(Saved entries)

________________________________________

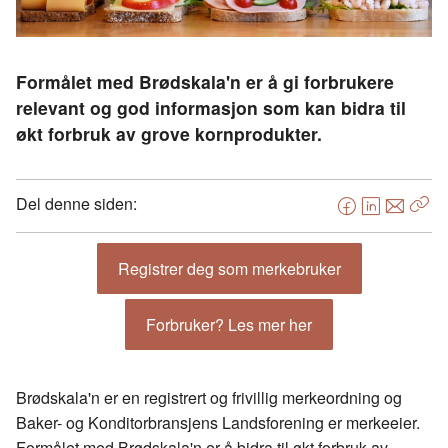
Formålet med Brødskala'n er å gi forbrukere
relevant og god informasjon som kan bidra til
økt forbruk av grove kornprodukter.
Del denne siden:
F
L
E
Kop
a
i
-
len
c
n
p
Registrer deg som merkebruker
e
k
o
b
e
s
Forbruker? Les mer her
o
d
t
o
I
k
n
Brødskala'n er en registrert og frivillig merkeordning og
Baker- og Konditorbransjens Landsforening er merkeeier.
Formålet med Brødskala'n er å bidra til økt forbruk av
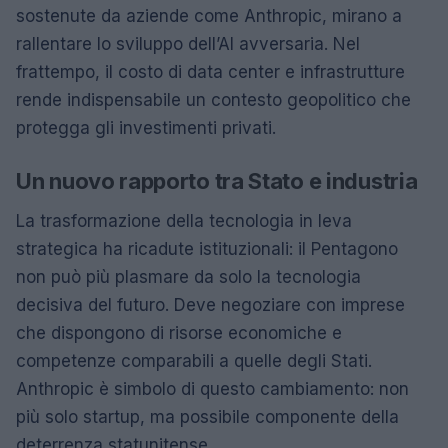
sostenute da aziende come Anthropic, mirano a
rallentare lo sviluppo dell’AI avversaria. Nel
frattempo, il costo di data center e infrastrutture
rende indispensabile un contesto geopolitico che
protegga gli investimenti privati.
Un nuovo rapporto tra Stato e industria
La trasformazione della tecnologia in leva
strategica ha ricadute istituzionali: il Pentagono
non può più plasmare da solo la tecnologia
decisiva del futuro. Deve negoziare con imprese
che dispongono di risorse economiche e
competenze comparabili a quelle degli Stati.
Anthropic è simbolo di questo cambiamento: non
più solo startup, ma possibile componente della
deterrenza statunitense.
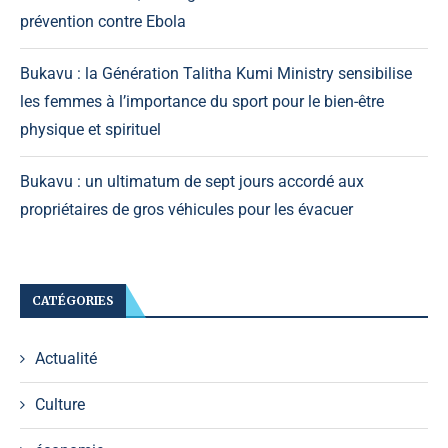
prévention contre Ebola
Bukavu : la Génération Talitha Kumi Ministry sensibilise
les femmes à l’importance du sport pour le bien-être
physique et spirituel
Bukavu : un ultimatum de sept jours accordé aux
propriétaires de gros véhicules pour les évacuer
CATÉGORIES
Actualité
Culture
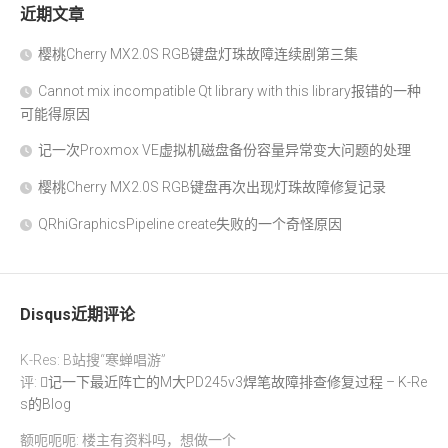
近期文章
樱桃Cherry MX2.0S RGB键盘灯珠故障连续剧第三集
Cannot mix incompatible Qt library with this library报错的一种
可能得原因
记一次Proxmox VE虚拟机磁盘备份容量异常变大问题的处理
樱桃Cherry MX2.0S RGB键盘再次出现灯珠故障修复记录
QRhiGraphicsPipeline create失败的一个奇怪原因
Disqus近期评论
K-Res: B站搜“寒蝉唱游”
评:
记一下最近阵亡的M大PD245v3焊笔故障排查修复过程 – K-Re
s的Blog
额呃呃呃: 楼主有资料吗，想做一个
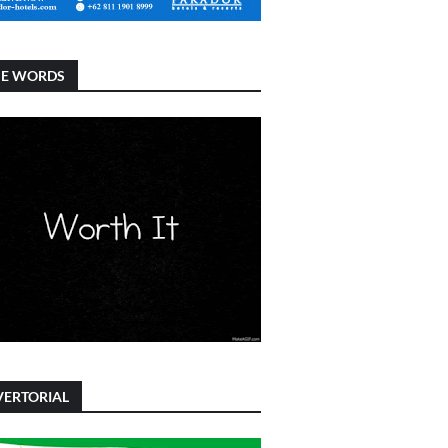
SE WORDS
ERTORIAL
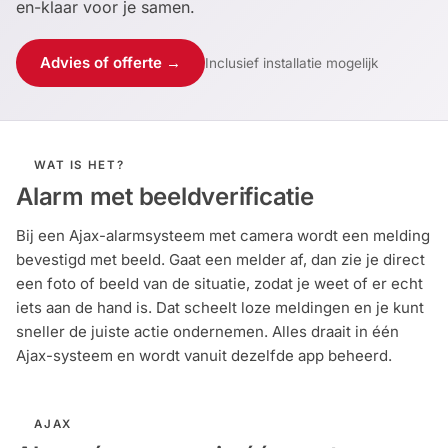
en-klaar voor je samen.
Alarm
met
Advies of offerte →
Inclusief installatie mogelijk
installatie
Alarmsystemen
WAT IS HET?
Alarm met beeldverificatie
Account
Contact
Help
Wagen
Camera's
&
Bij een Ajax-alarmsysteem met camera wordt een melding
Intercom
bevestigd met beeld. Gaat een melder af, dan zie je direct
een foto of beeld van de situatie, zodat je weet of er echt
Branddetectie
iets aan de hand is. Dat scheelt loze meldingen en je kunt
sneller de juiste actie ondernemen. Alles draait in één
Ajax-systeem en wordt vanuit dezelfde app beheerd.
Inbraakbeveiliging
Merken
AJAX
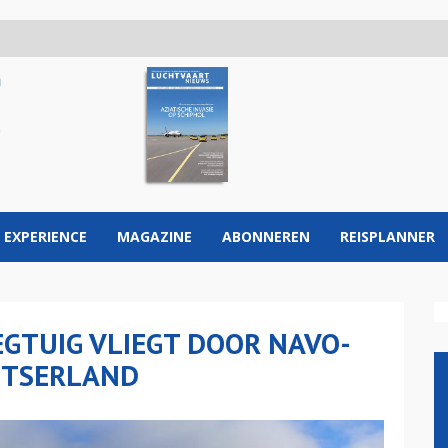
 EXPERIENCE
MAGAZINE
ABONNEREN
REISPLANNER
EGTUIG VLIEGT DOOR NAVO-
ITSERLAND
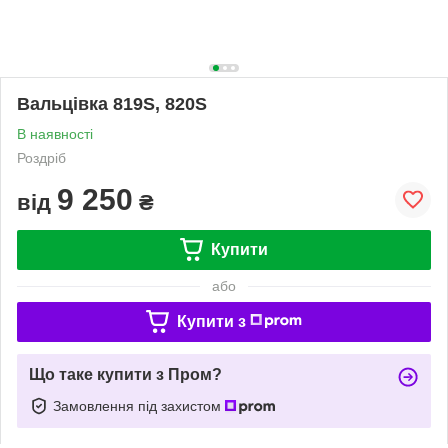
Вальцівка 819S, 820S
В наявності
Роздріб
9 250
від
₴
Купити
або
Купити з
Що таке купити з Пром?
Замовлення під захистом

________________________________________

- **PROBLEM DESCRIPTION**: Work out how many lines of the data hold the string "Formålet". State only that number.

- **WRITTEN SOLUTION**: 2